Write each line out exactly, from the one containing "Outline whatever counts" through the final line of the data, and keep pictures out of the copy.

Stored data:
=======

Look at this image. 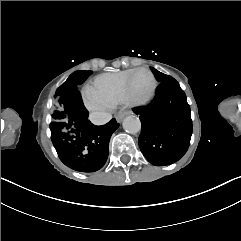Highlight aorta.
<instances>
[{"label":"aorta","mask_w":241,"mask_h":241,"mask_svg":"<svg viewBox=\"0 0 241 241\" xmlns=\"http://www.w3.org/2000/svg\"><path fill=\"white\" fill-rule=\"evenodd\" d=\"M123 129L130 134L138 133L141 130V122L139 118L128 116L123 121Z\"/></svg>","instance_id":"obj_1"}]
</instances>
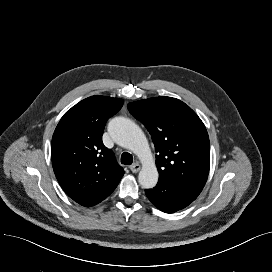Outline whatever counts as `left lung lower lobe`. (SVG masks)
Here are the masks:
<instances>
[{
  "mask_svg": "<svg viewBox=\"0 0 272 272\" xmlns=\"http://www.w3.org/2000/svg\"><path fill=\"white\" fill-rule=\"evenodd\" d=\"M201 191L173 181H158L153 189H146L149 200L161 211L174 213L187 207Z\"/></svg>",
  "mask_w": 272,
  "mask_h": 272,
  "instance_id": "0a47b994",
  "label": "left lung lower lobe"
}]
</instances>
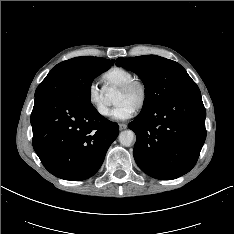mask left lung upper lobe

=======

Solution to the problem:
Outline whatever counts as `left lung lower lobe`. (SVG masks)
Here are the masks:
<instances>
[{
  "mask_svg": "<svg viewBox=\"0 0 272 272\" xmlns=\"http://www.w3.org/2000/svg\"><path fill=\"white\" fill-rule=\"evenodd\" d=\"M201 191L173 181H158L153 189H146L149 200L161 211L174 213L187 207Z\"/></svg>",
  "mask_w": 272,
  "mask_h": 272,
  "instance_id": "0a47b994",
  "label": "left lung lower lobe"
}]
</instances>
mask left lung upper lobe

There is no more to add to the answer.